## Task material
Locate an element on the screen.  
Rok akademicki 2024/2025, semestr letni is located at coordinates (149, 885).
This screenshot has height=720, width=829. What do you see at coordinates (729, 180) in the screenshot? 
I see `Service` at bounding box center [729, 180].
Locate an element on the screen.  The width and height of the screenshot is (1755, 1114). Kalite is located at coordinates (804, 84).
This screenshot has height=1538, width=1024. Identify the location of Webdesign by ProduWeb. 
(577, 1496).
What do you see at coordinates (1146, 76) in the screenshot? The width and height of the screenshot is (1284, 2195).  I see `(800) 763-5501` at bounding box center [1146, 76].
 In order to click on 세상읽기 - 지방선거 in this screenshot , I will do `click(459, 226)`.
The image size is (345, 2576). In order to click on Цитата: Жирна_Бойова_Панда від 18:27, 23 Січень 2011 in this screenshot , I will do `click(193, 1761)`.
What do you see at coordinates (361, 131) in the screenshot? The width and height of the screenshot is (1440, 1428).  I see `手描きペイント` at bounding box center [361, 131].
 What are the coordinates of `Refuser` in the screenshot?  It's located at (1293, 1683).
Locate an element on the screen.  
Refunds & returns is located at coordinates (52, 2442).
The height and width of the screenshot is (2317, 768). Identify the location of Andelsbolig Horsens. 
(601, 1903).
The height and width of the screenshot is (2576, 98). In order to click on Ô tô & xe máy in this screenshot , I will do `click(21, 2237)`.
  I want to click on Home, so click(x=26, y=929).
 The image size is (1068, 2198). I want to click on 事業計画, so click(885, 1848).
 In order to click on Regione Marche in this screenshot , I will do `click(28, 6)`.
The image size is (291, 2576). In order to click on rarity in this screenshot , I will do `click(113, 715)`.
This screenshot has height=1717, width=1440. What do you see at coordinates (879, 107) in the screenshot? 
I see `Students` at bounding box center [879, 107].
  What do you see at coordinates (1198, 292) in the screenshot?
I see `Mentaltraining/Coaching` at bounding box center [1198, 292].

## Work to be completed
Repeat the material above verbatim.

## Answer to the problem
Locate an element on the screen.  
Rok akademicki 2024/2025, semestr letni is located at coordinates (149, 885).
This screenshot has height=720, width=829. What do you see at coordinates (729, 180) in the screenshot? 
I see `Service` at bounding box center [729, 180].
Locate an element on the screen.  The width and height of the screenshot is (1755, 1114). Kalite is located at coordinates (804, 84).
This screenshot has height=1538, width=1024. Identify the location of Webdesign by ProduWeb. 
(577, 1496).
What do you see at coordinates (1146, 76) in the screenshot? The width and height of the screenshot is (1284, 2195).  I see `(800) 763-5501` at bounding box center [1146, 76].
 In order to click on 세상읽기 - 지방선거 in this screenshot , I will do `click(459, 226)`.
The image size is (345, 2576). In order to click on Цитата: Жирна_Бойова_Панда від 18:27, 23 Січень 2011 in this screenshot , I will do `click(193, 1761)`.
What do you see at coordinates (361, 131) in the screenshot? The width and height of the screenshot is (1440, 1428).  I see `手描きペイント` at bounding box center [361, 131].
 What are the coordinates of `Refuser` in the screenshot?  It's located at (1293, 1683).
Locate an element on the screen.  
Refunds & returns is located at coordinates (52, 2442).
The height and width of the screenshot is (2317, 768). Identify the location of Andelsbolig Horsens. 
(601, 1903).
The height and width of the screenshot is (2576, 98). In order to click on Ô tô & xe máy in this screenshot , I will do `click(21, 2237)`.
  I want to click on Home, so click(x=26, y=929).
 The image size is (1068, 2198). I want to click on 事業計画, so click(885, 1848).
 In order to click on Regione Marche in this screenshot , I will do `click(28, 6)`.
The image size is (291, 2576). In order to click on rarity in this screenshot , I will do `click(113, 715)`.
This screenshot has height=1717, width=1440. What do you see at coordinates (879, 107) in the screenshot? 
I see `Students` at bounding box center [879, 107].
  What do you see at coordinates (1198, 292) in the screenshot?
I see `Mentaltraining/Coaching` at bounding box center [1198, 292].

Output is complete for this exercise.